»Der Handschlag«: Pandemie und Penis-Handschlag
Immer wieder kommt es vor, dass Menschen, die eigentlich mit hochkomplexer Forschung ihr Geld verdienen, sich entschließen, einem auf den ersten Blick banal wirkenden Phänomen nachzugehen. So auch Ella Al-Shamahi in ihrem neuen Werk »Der Handschlag«. Wie der Titel verheißt, befasst sich die Paläoanthropologin und Evolutionsbiologin, die für National Geographic schreibt und eine Fernsehsendung bei der BBC hat, mit dem vielleicht ältesten Begrüßungsritual der Menschheit.
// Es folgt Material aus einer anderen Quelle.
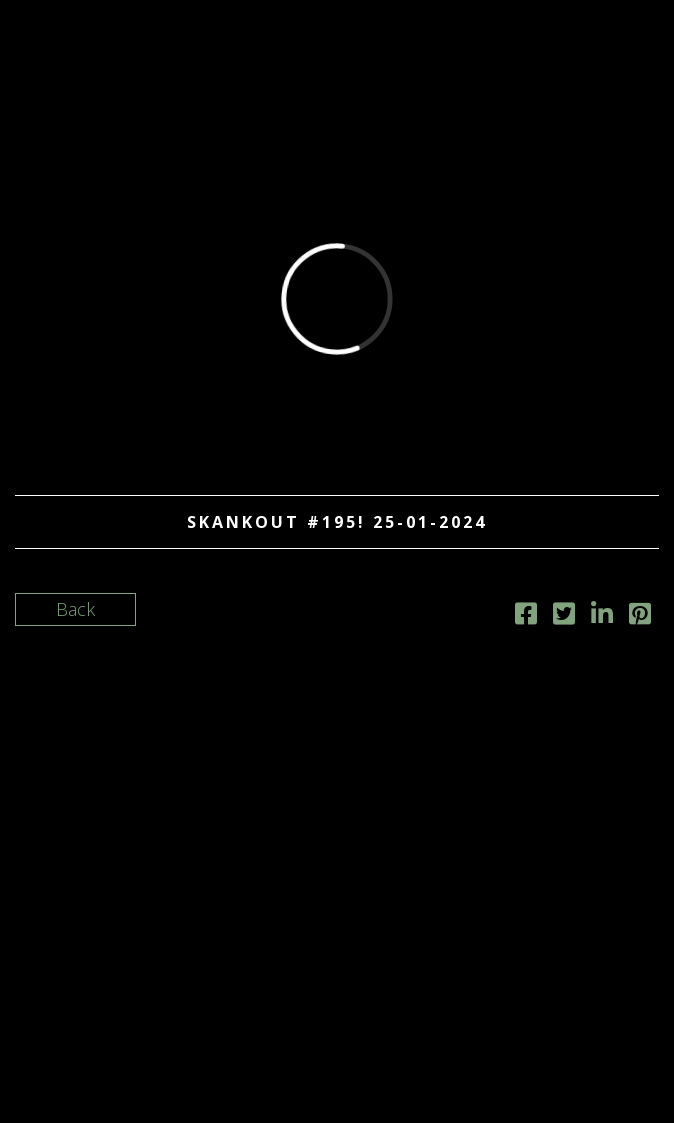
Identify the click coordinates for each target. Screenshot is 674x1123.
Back (75, 609)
Auf sieben Kapiteln beleuchtet sie die Herkunft, Symbolik und Zukunft des Handschlags. Kleiner Spoiler: Die Autorin glaubt trotz Pandemie nicht daran, dass der Handschlag verschwinden wird.
Mit ihrem humorvollen Stil und diversen Kuriositäten lockert Al-Shamahi die zahlreichen Fakten aus Anthropologie, Evolutionsbiologie und den Sozialwissenschaften auf. So befasst sie sich in einem Kapitel mit ungewöhnlichen Handschlägen und Begrüßungsritualen – auch ein so genannter Penis-Handschlag aus Papua-Neuguinea wird beschrieben. In einem anderen Kapitel geht es um die schlechtesten Handschläge aller Zeiten, von »sehr peinlich« bis »globalpolitisch verheerend«.
Eine interessante Perspektive birgt auch die Vergangenheit der Autorin: Sie lebte früher streng muslimisch, was Körperkontakt nahezu gänzlich ausschloss – vor allem zwischen den Geschlechtern. Ella Al-Shamahis Umgang damit ist aufschlussreich, weil ihre Erfahrungen denen vieler Frauen in der muslimischen Welt vermutlich ähneln.
Zusammenfassend ist »Der Handschlag« ein amüsantes und informatives Buch über eine Geste, die besonders jetzt, wo sich die pandemiebedingte Vorsicht langsam zurückbildet, wieder so selbstverständlich wird, dass wir kaum über sie nachdenken.